Yocasta no tuvo otra opción que reírse de su suerte. Maracaibo
es la ciudad del lago. Su escape más cercano es el puente, y esta cola, que muy
poco avanza. Hermócrates se vuelve a montar en la Van, da la vuelta en U y
regresa hacia los cuerpos, toma un cruce antes de llegar a ellos y baja hacia
el sector Primero de Mayo. Yocasta sonríe, mete la cabeza, sube el vidrio.
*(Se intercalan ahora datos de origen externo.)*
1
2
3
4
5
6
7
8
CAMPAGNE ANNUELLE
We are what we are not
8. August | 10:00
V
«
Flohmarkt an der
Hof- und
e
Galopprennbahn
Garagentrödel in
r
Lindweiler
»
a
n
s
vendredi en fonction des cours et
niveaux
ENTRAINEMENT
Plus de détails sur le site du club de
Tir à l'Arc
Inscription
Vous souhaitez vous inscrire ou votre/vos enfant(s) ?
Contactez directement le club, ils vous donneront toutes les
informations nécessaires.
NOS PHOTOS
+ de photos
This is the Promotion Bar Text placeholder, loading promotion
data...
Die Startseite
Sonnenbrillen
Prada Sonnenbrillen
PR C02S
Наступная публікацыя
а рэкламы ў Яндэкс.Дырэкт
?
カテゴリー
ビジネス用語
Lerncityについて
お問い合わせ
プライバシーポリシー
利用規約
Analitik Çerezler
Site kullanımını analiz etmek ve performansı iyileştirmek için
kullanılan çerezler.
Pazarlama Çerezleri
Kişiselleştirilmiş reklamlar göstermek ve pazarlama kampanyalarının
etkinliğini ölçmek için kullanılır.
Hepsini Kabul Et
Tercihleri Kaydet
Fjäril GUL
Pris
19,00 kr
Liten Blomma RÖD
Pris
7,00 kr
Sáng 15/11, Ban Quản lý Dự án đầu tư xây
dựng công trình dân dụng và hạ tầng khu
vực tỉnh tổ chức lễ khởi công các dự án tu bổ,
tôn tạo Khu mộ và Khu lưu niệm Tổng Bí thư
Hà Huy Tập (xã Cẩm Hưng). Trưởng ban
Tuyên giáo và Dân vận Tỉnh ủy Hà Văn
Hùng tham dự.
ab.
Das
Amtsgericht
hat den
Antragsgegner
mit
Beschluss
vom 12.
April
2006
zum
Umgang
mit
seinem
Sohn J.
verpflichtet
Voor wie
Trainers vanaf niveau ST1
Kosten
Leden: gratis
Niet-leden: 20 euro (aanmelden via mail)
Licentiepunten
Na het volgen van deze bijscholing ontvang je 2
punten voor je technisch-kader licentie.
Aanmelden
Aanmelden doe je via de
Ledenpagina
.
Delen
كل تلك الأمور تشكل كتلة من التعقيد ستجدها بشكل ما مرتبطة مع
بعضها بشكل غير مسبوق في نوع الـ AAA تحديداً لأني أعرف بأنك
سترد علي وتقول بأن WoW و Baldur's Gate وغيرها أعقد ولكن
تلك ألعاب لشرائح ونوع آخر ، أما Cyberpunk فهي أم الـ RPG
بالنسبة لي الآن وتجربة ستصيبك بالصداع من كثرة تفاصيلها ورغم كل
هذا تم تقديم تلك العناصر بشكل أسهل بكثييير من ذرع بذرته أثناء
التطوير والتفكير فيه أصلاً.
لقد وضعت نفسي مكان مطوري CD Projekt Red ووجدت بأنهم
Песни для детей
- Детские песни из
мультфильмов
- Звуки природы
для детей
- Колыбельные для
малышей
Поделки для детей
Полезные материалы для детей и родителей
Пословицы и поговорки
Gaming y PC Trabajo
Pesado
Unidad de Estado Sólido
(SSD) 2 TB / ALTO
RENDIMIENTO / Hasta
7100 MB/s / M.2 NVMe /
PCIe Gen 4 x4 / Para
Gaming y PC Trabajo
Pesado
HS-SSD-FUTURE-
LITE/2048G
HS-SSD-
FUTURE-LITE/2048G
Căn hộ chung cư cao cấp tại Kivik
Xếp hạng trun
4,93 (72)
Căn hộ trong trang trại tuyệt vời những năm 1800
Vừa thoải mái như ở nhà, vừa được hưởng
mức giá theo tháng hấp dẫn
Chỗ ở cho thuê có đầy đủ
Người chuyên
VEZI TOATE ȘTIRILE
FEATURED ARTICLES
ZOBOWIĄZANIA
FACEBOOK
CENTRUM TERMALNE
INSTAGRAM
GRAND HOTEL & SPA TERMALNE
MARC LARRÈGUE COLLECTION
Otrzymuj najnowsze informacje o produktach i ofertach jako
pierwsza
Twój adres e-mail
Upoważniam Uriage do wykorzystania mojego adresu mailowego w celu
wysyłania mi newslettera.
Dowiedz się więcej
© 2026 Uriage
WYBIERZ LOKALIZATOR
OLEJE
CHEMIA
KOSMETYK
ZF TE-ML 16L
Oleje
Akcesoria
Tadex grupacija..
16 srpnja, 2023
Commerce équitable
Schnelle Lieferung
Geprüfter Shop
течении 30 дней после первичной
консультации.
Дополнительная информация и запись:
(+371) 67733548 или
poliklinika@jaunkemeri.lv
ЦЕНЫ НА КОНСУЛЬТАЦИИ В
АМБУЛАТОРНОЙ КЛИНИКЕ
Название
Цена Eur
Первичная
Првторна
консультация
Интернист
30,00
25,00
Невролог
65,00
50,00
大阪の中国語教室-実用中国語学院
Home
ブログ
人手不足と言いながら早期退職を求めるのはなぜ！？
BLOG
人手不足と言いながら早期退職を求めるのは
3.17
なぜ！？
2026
Antonio le pregunta que qué dijo aquél loco. Ella dijo algo sobre el señor,
Dios, y la bendición. Le dio un beso a sus hijos, y a su esposo. Antonio, se
rascó su bigote, y miró con los ojos emparamados a su esposa.
-
¿Quién ganó?
-
Yo tuve menos, tenía doble blanco
-
No sé, ajá, tú ganaste. Pero ajá, un dominó trancado
es un dominó trancado.
-
¿Cómo así?
-
Nadie gana, chamo. Ganaste, pero no.